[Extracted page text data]
++++++++++
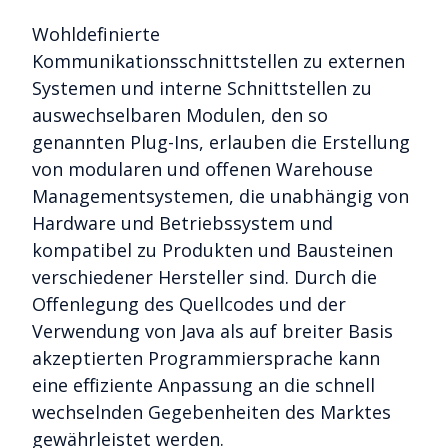
Wohldefinierte
Kommunikationsschnittstellen zu externen
Systemen und interne Schnittstellen zu
auswechselbaren Modulen, den so
genannten Plug-Ins, erlauben die Erstellung
von modularen und offenen Warehouse
Managementsystemen, die unabhängig von
Hardware und Betriebssystem und
kompatibel zu Produkten und Bausteinen
verschiedener Hersteller sind. Durch die
Offenlegung des Quellcodes und der
Verwendung von Java als auf breiter Basis
akzeptierten Programmiersprache kann
eine effiziente Anpassung an die schnell
wechselnden Gegebenheiten des Marktes
gewährleistet werden.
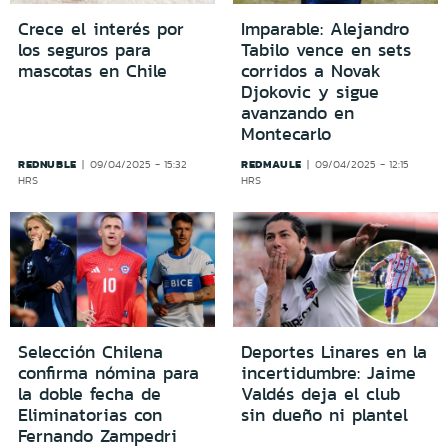
Crece el interés por
Imparable: Alejandro
los seguros para
Tabilo vence en sets
mascotas en Chile
corridos a Novak
Djokovic y sigue
avanzando en
Montecarlo
REDNUBLE
REDMAULE
09/04/2025 - 15:32
09/04/2025 - 12:15
HRS
HRS
Selección Chilena
Deportes Linares en la
confirma nómina para
incertidumbre: Jaime
la doble fecha de
Valdés deja el club
Eliminatorias con
sin dueño ni plantel
Fernando Zampedri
++++++++++
■ **Directions**
Write the data above out again exactly, every line of it, and exclude the pictures.

■ **Solution for this problem**
Wohldefinierte
Kommunikationsschnittstellen zu externen
Systemen und interne Schnittstellen zu
auswechselbaren Modulen, den so
genannten Plug-Ins, erlauben die Erstellung
von modularen und offenen Warehouse
Managementsystemen, die unabhängig von
Hardware und Betriebssystem und
kompatibel zu Produkten und Bausteinen
verschiedener Hersteller sind. Durch die
Offenlegung des Quellcodes und der
Verwendung von Java als auf breiter Basis
akzeptierten Programmiersprache kann
eine effiziente Anpassung an die schnell
wechselnden Gegebenheiten des Marktes
gewährleistet werden.
Crece el interés por
Imparable: Alejandro
los seguros para
Tabilo vence en sets
mascotas en Chile
corridos a Novak
Djokovic y sigue
avanzando en
Montecarlo
REDNUBLE
REDMAULE
09/04/2025 - 15:32
09/04/2025 - 12:15
HRS
HRS
Selección Chilena
Deportes Linares en la
confirma nómina para
incertidumbre: Jaime
la doble fecha de
Valdés deja el club
Eliminatorias con
sin dueño ni plantel
Fernando Zampedri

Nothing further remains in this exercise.